WHAT THE TASK ASKS: Can the lines below, from the one that holds "Interesting" to the very end, be echoed exactly, with both ends included and no pictures?
• • • •
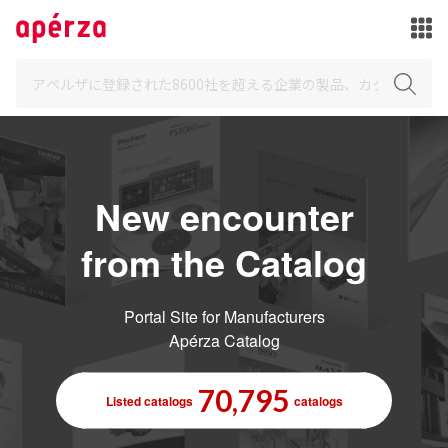
New encounter
from the Catalog
Portal Site for Manufacturers
Apérza Catalog
70,795
Listed catalogs
catalogs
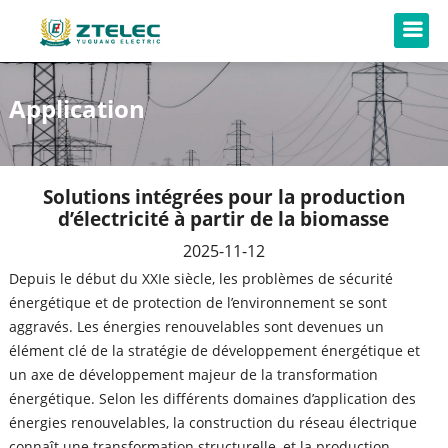
Application
Solutions intégrées pour la production
d’électricité à partir de la biomasse
2025-11-12
Depuis le début du XXIe siècle, les problèmes de sécurité
énergétique et de protection de l’environnement se sont
aggravés. Les énergies renouvelables sont devenues un
élément clé de la stratégie de développement énergétique et
un axe de développement majeur de la transformation
énergétique. Selon les différents domaines d’application des
énergies renouvelables, la construction du réseau électrique
connaît une transformation structurelle, et la production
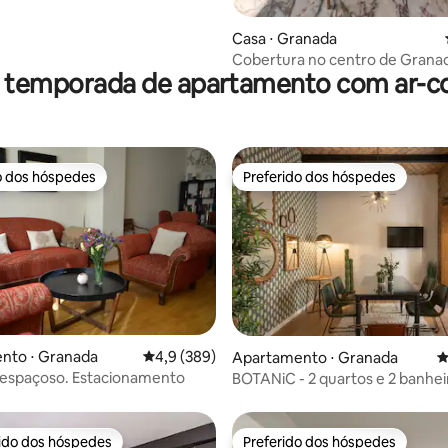
édia de 5, 110 avaliações
Casa ⋅ Granada
Cobertura no centro de Grana
r temporada de apartamento com ar-c
Estacionamento opcional
o dos hóspedes
Preferido dos hóspedes
o dos hóspedes
Preferido dos hóspedes
nto ⋅ Granada
4,9 de uma avaliação média de 5, 389 avalia
4,9 (389)
édia de 5, 237 avaliações
Apartamento ⋅ Granada
4
 espaçoso. Estacionamento
BOTANiC - 2 quartos e 2 banhei
da Catedral, ar-condicionado.
rido dos hóspedes
Preferido dos hóspedes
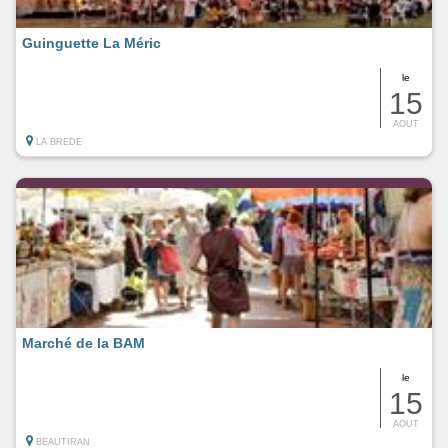
Guinguette La Méric
le
15
AOUT
LA BREDE
Marché de la BAM
le
15
AOUT
BEAUTIRAN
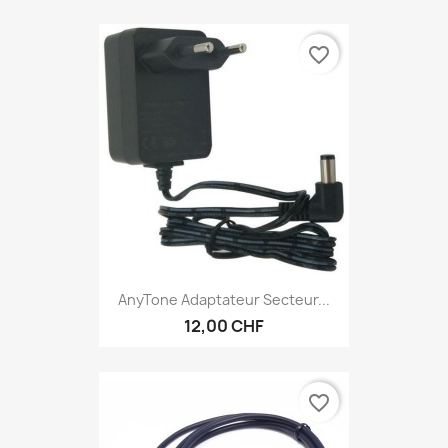
favorite_border
AnyTone Adaptateur Secteur...
12,00 CHF
favorite_border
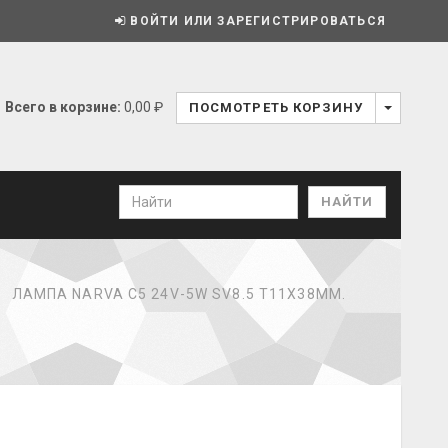
ВОЙТИ ИЛИ ЗАРЕГИСТРИРОВАТЬСЯ
Всего в корзине:
0,00 ₽
ПОСМОТРЕТЬ КОРЗИНУ
ЛАМПА NARVA C5 24V-5W SV8.5 T11Х38ММ.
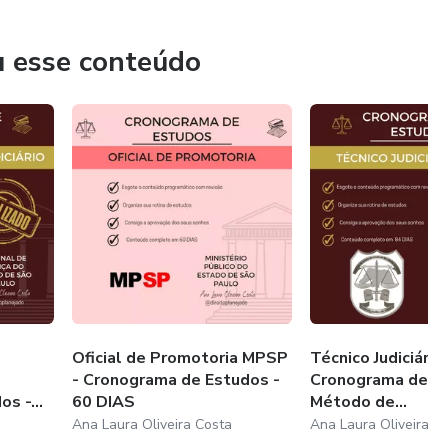
u esse conteúdo
Oficial de Promotoria MPSP
Técnico Judiciário
- Cronograma de Estudos -
Cronograma de E
s -...
60 DIAS
Método de...
Ana Laura Oliveira Costa
Ana Laura Oliveira C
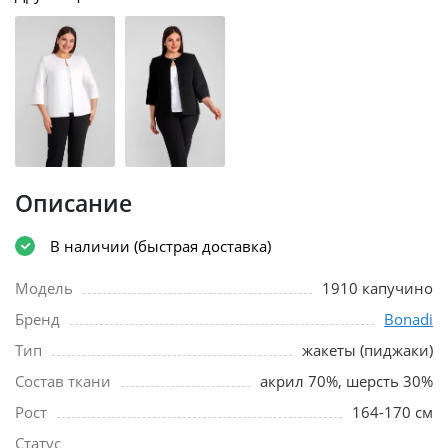
Описание
В наличии (быстрая доставка)
Модель
1910 капучино
Бренд
Bonadi
Тип
жакеты (пиджаки)
Состав ткани
акрил 70%, шерсть 30%
Рост
164-170 см
Статус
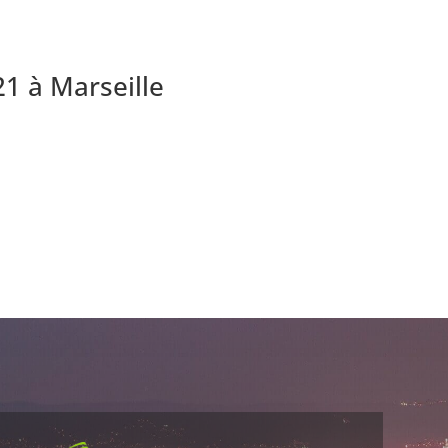
21 à Marseille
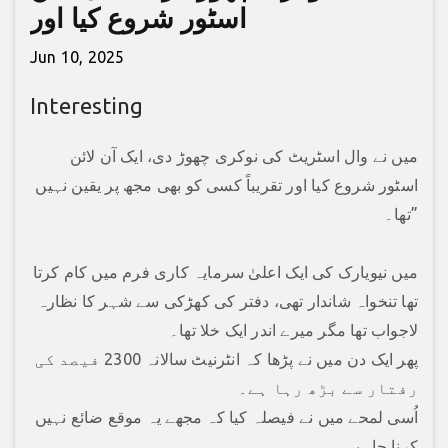
اسٹور شروع کیا اور
Jun 10, 2025
Interesting
میں نے وال اسٹریٹ کی نوکری چھوڑ دی، ایک آن لائن
اسٹور شروع کیا اور تقریباً کسی کو بھی مجھ پر یقین نہیں
تھا۔”
میں نیویارک کی ایک اعلیٰ سرمایہ کاری فرم میں کام کرتا
تھا تنخواہ شاندار تھی، دفتر کی کھڑکی سے شہر کا نظارہ
لاجواب تھا مگر میرے اندر ایک خلا تھا۔
پھر ایک دن میں نے پڑھا کہ انٹرنیٹ سالانہ 2300 فیصد کی
رفتار سے بڑھ رہا ہے۔
اُسی لمحے میں نے فیصلہ کیا کہ مجھے یہ موقع ضائع نہیں
کرنا چاہیے۔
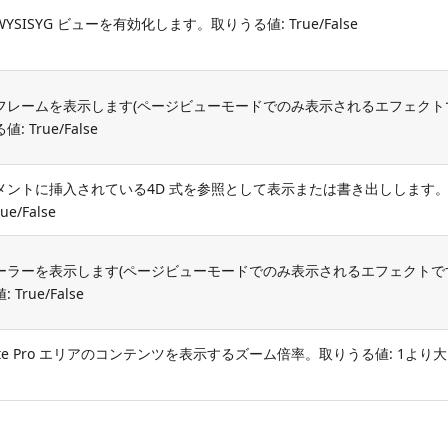
 WYSISYG ビューを有効化します。取りうる値: True/False
フレームを表示します(ページビューモードでのみ表示されるエフェクト
: True/False
メントに挿入されている4D 式を参照として表示または書き出しします
ue/False
ーラーを表示します(ページビューモードでのみ表示されるエフェクトで
 True/False
rite Pro エリアのコンテンツを表示するズーム倍率。取りうる値: 1より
• • • •
PROBLEM SOLUTION:
Interesting
میں نے وال اسٹریٹ کی نوکری چھوڑ دی، ایک آن لائن
اسٹور شروع کیا اور تقریباً کسی کو بھی مجھ پر یقین نہیں
تھا۔”
میں نیویارک کی ایک اعلیٰ سرمایہ کاری فرم میں کام کرتا
تھا تنخواہ شاندار تھی، دفتر کی کھڑکی سے شہر کا نظارہ
لاجواب تھا مگر میرے اندر ایک خلا تھا۔
پھر ایک دن میں نے پڑھا کہ انٹرنیٹ سالانہ 2300 فیصد کی
رفتار سے بڑھ رہا ہے۔
اُسی لمحے میں نے فیصلہ کیا کہ مجھے یہ موقع ضائع نہیں
کرنا چاہیے۔
 WYSISYG ビューを有効化します。取りうる値: True/False
フレームを表示します(ページビューモードでのみ表示されるエフェクト
: True/False
メントに挿入されている4D 式を参照として表示または書き出しします
ue/False
ーラーを表示します(ページビューモードでのみ表示されるエフェクトで
 True/False
rite Pro エリアのコンテンツを表示するズーム倍率。取りうる値: 1より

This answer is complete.